SAN FRANCISCO — The finger pointing over the scuttled $44 billion transaction between the chip makers Qualcomm and NXP Semiconductors has begun.
Richard Clemmer, chief executive of NXP, had some harsh words on Thursday for officials in China over the deal’s collapse amid a trade war between Washington and Beijing. The acquisition was terminated after it failed to secure regulatory approval from Chinese authorities before a deadline set by the companies at midnight Eastern time on Wednesday.
In an interview on Thursday, Mr. Clemmer said Chinese authorities gave no explanation for withholding approval for the transaction.
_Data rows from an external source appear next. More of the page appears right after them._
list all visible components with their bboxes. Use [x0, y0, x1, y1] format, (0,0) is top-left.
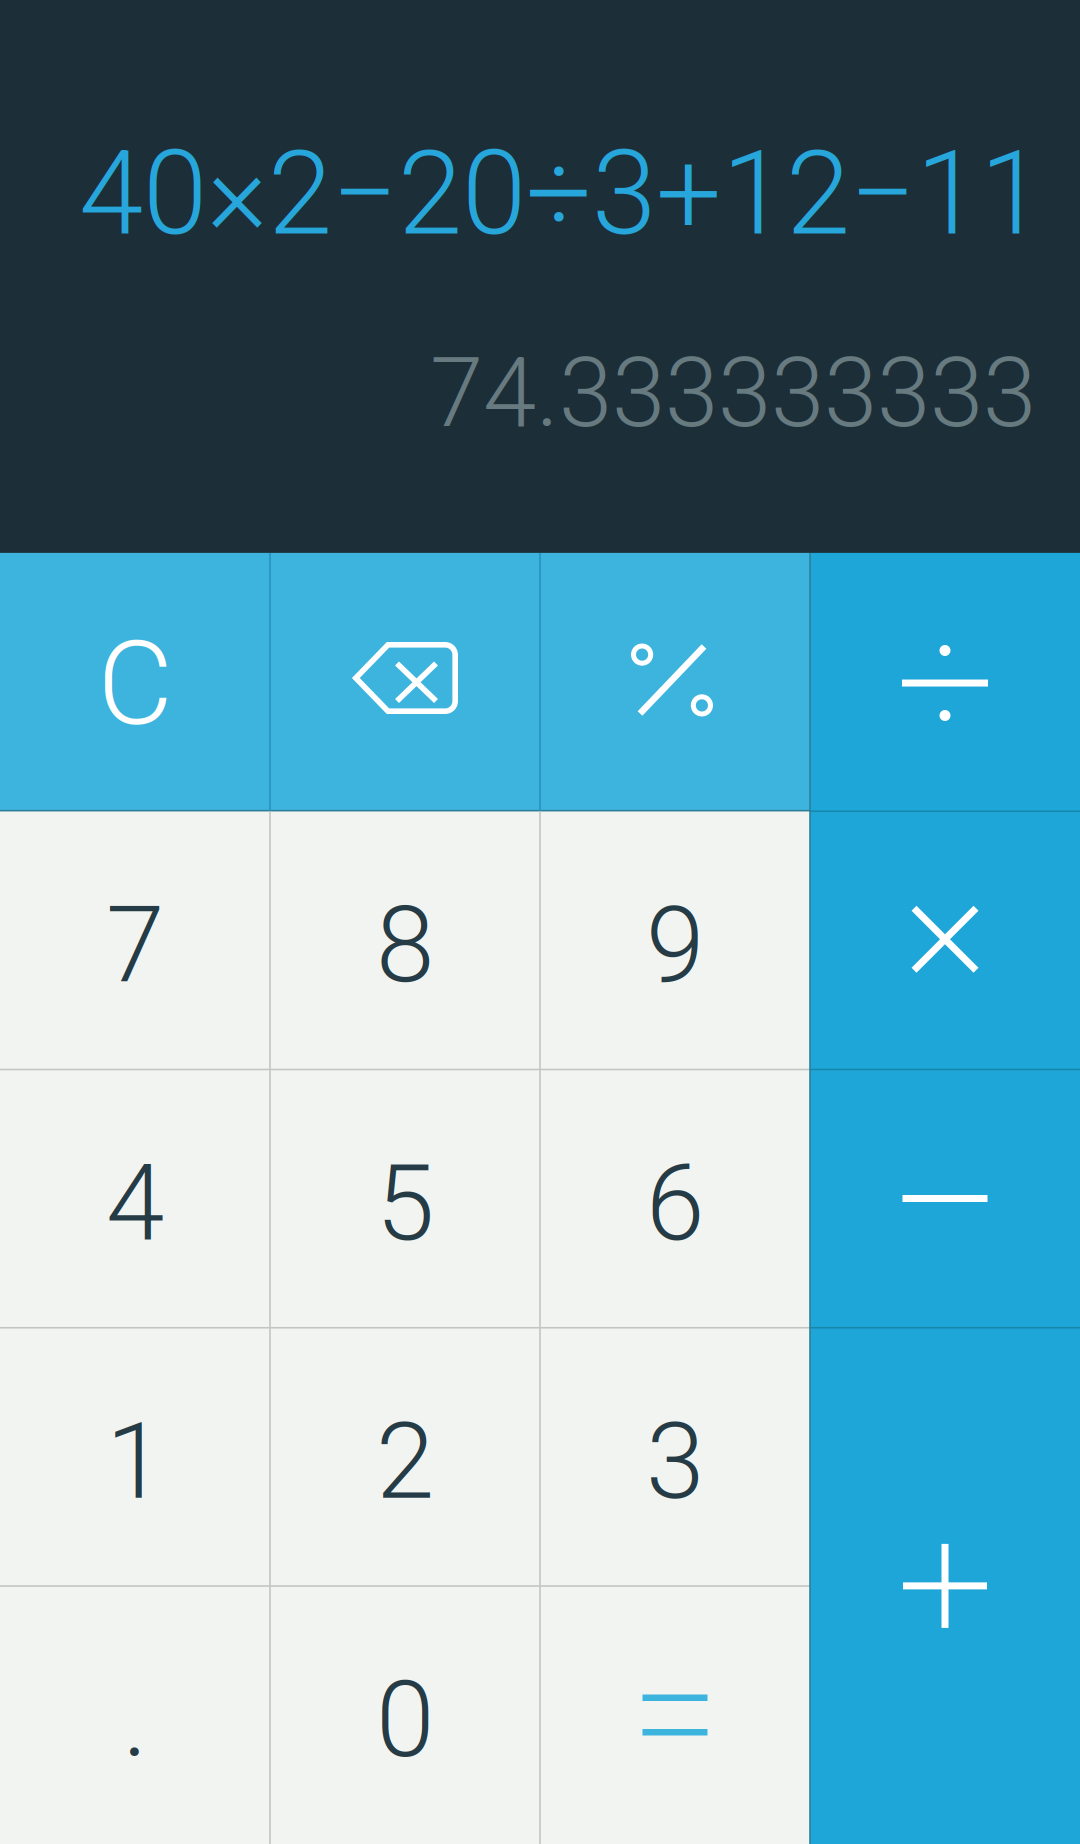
staticText: 1 [106, 1400, 164, 1523]
staticText: 9 [646, 884, 704, 1007]
staticText: 40×2−20÷3+12−11 [79, 126, 1044, 262]
button[interactable]: 2 [270, 1328, 540, 1586]
button[interactable]: 0 [270, 1586, 540, 1844]
button[interactable]: Add [810, 1328, 1080, 1844]
staticText: 5 [376, 1142, 434, 1265]
button[interactable]: 3 [540, 1328, 810, 1586]
staticText: C [98, 616, 172, 752]
button[interactable]: Multiply [810, 811, 1080, 1069]
button[interactable]: 6 [540, 1069, 810, 1328]
staticText: 0 [376, 1658, 434, 1782]
staticText: 8 [376, 884, 434, 1007]
button[interactable]: 7 [0, 811, 270, 1069]
button[interactable]: 9 [540, 811, 810, 1069]
button[interactable]: 1 [0, 1328, 270, 1586]
staticText: 2 [376, 1400, 434, 1523]
staticText: 74.333333333 [430, 337, 1036, 450]
staticText: 4 [106, 1142, 164, 1265]
button[interactable]: . [0, 1586, 270, 1844]
button[interactable]: Clear [0, 553, 270, 811]
button[interactable]: 5 [270, 1069, 540, 1328]
button[interactable]: Equals [540, 1586, 810, 1844]
button[interactable]: Backspace [270, 553, 540, 811]
staticText: 7 [106, 884, 164, 1007]
button[interactable]: Percent [540, 553, 810, 811]
button[interactable]: 4 [0, 1069, 270, 1328]
button[interactable]: 8 [270, 811, 540, 1069]
button[interactable]: Divide [810, 553, 1080, 811]
staticText: . [122, 1658, 148, 1782]
staticText: 3 [646, 1400, 704, 1523]
button[interactable]: Subtract [810, 1069, 1080, 1328]
staticText: 6 [646, 1142, 704, 1265]
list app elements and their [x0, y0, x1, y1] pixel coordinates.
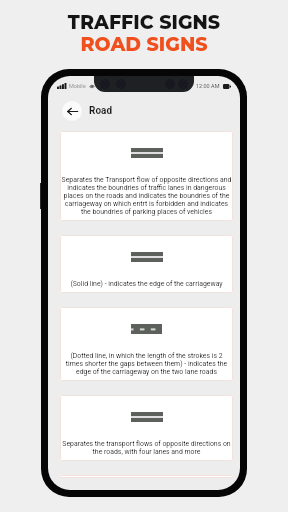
staticText: TRAFFIC SIGNS: [0, 11, 288, 34]
button[interactable]: Back: [62, 101, 82, 121]
staticText: 12:00 AM: [196, 83, 220, 89]
staticText: Road: [89, 105, 113, 117]
button[interactable]: Separates the Transport flow of opposite…: [60, 131, 233, 221]
button[interactable]: (Solid line) - indicates the edge of the…: [60, 235, 233, 293]
staticText: Separates the transport flows of opposit…: [61, 440, 232, 456]
staticText: (Solid line) - indicates the edge of the…: [70, 280, 223, 288]
button[interactable]: Separates the transport flows of opposit…: [60, 395, 233, 461]
staticText: (Dotted line, in which the length of the…: [61, 352, 232, 376]
staticText: Separates the Transport flow of opposite…: [61, 176, 232, 216]
staticText: Mobile: [69, 83, 86, 89]
staticText: ROAD SIGNS: [0, 33, 288, 56]
button[interactable]: (Dotted line, in which the length of the…: [60, 307, 233, 381]
button[interactable]: [60, 475, 233, 478]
He said that there were no government requirements or regulations that the deal did not meet, adding that Qualcomm and NXP had both agreed to undisclosed concessions to address antitrust concerns raised by Chinese authorities.
“For the issues they raised, remedies were provided and they agreed on those remedies,” Mr. Clemmer said of Chinese officials. “There was no clear explanation of why they wouldn’t approve it.”
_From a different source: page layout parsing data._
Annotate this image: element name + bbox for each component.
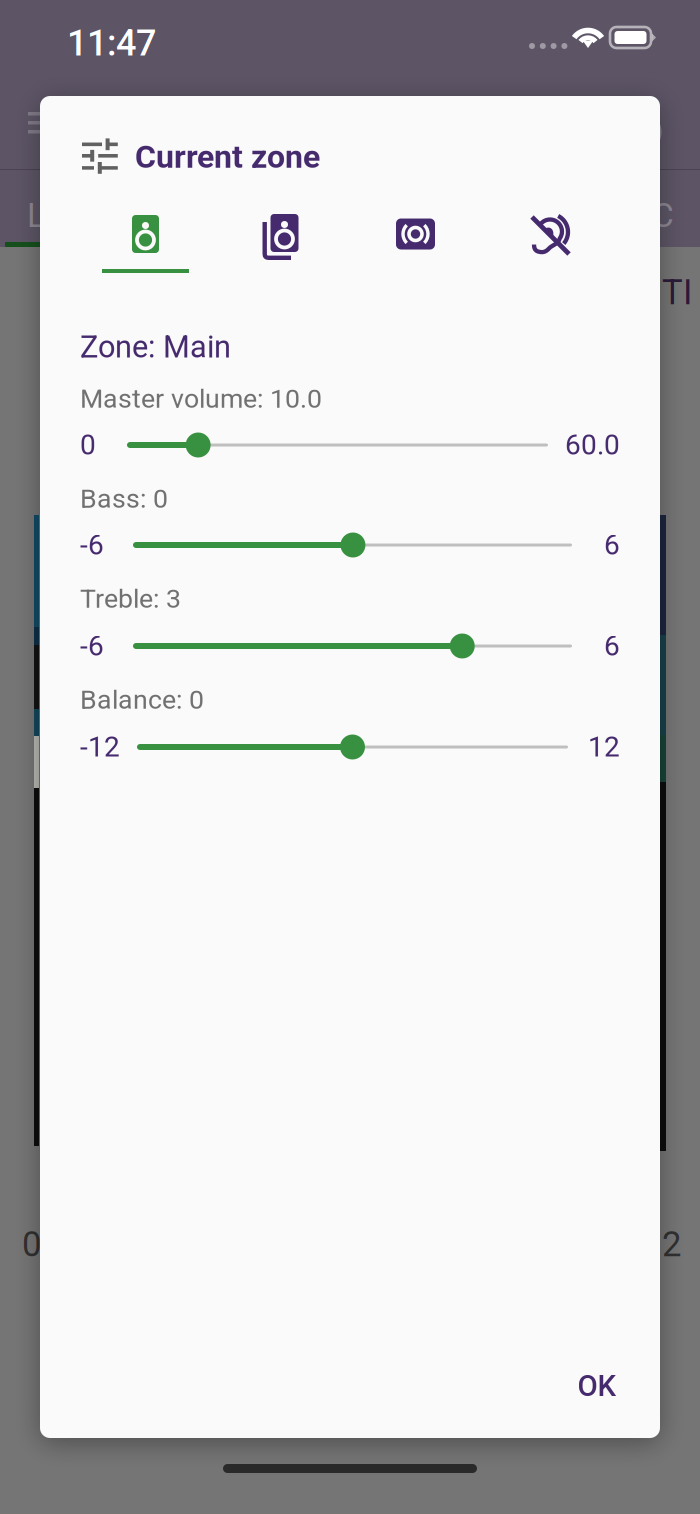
- staticText: -6: [80, 630, 104, 662]
- staticText: 0: [80, 429, 96, 461]
- button[interactable]: OK: [552, 1358, 642, 1414]
- staticText: -6: [80, 529, 104, 561]
- staticText: TI: [662, 272, 692, 313]
- button[interactable]: Speaker group zone: [213, 204, 348, 284]
- staticText: Master volume: 10.0: [80, 383, 322, 414]
- staticText: 60.0: [565, 429, 620, 461]
- button[interactable]: Single speaker zone: [78, 204, 213, 284]
- staticText: Balance: 0: [80, 684, 204, 715]
- button[interactable]: Hearing off zone: [483, 204, 618, 284]
- staticText: Current zone: [135, 138, 320, 176]
- staticText: 12: [588, 731, 620, 763]
- staticText: 0: [22, 1224, 41, 1265]
- staticText: 11:47: [67, 22, 156, 64]
- staticText: -12: [80, 731, 120, 763]
- staticText: 6: [604, 630, 620, 662]
- staticText: C: [652, 196, 674, 235]
- staticText: Bass: 0: [80, 483, 168, 514]
- button[interactable]: Surround zone: [348, 204, 483, 284]
- staticText: L: [27, 196, 45, 235]
- staticText: Treble: 3: [80, 583, 181, 614]
- staticText: 6: [604, 529, 620, 561]
- staticText: OK: [578, 1369, 616, 1403]
- staticText: Zone: Main: [80, 329, 231, 365]
- staticText: 2: [662, 1224, 681, 1265]
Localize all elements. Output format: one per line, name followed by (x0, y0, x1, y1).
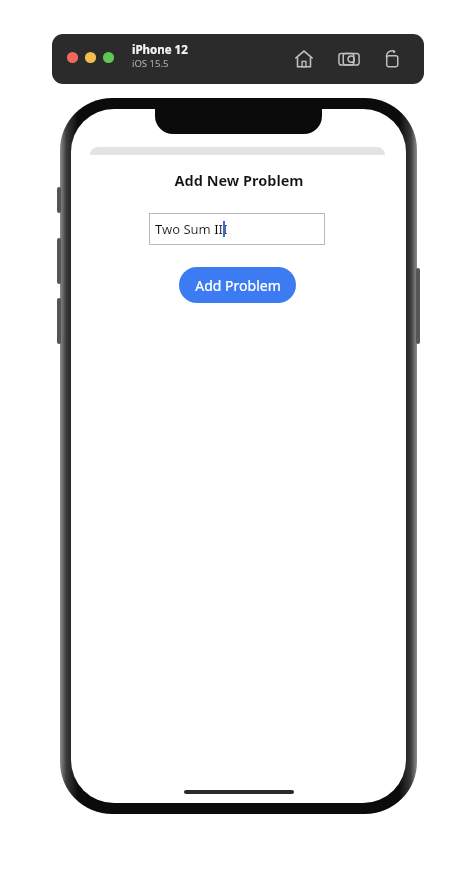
button[interactable]: Screenshot (337, 47, 361, 71)
button[interactable]: Rotate (380, 47, 404, 71)
staticText: Add New Problem (174, 170, 304, 190)
button[interactable]: Two Sum III (149, 213, 325, 245)
button[interactable]: Home (292, 47, 316, 71)
staticText: Two Sum III (155, 220, 228, 238)
button[interactable]: Add Problem (179, 267, 296, 303)
staticText: iOS 15.5 (132, 57, 169, 70)
staticText: iPhone 12 (132, 42, 188, 58)
staticText: Add Problem (195, 276, 281, 295)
Mr. Clemmer and NXP had tried for nearly two years to get the deal done. In 2016, Qualcomm and NXP had struck an agreement to combine. But the transaction could not be completed until it had obtained regulatory approval from nine jurisdictions. Eight of those, including the United States, had approved the deal; China had been the lone holdout.
The situation was complicated by the Trump administration’s recent trade moves, including placing tariffs on numerous Chinese goods. Trade experts said Chinese authorities appeared to be withholding approval of the Qualcomm and NXP deal to gain negotiating leverage in retaliation.
With the deal’s failure, NXP said it would receive a $2 billion termination fee from Qualcomm, while Qualcomm said it would buy back up to $30 billion of its stock.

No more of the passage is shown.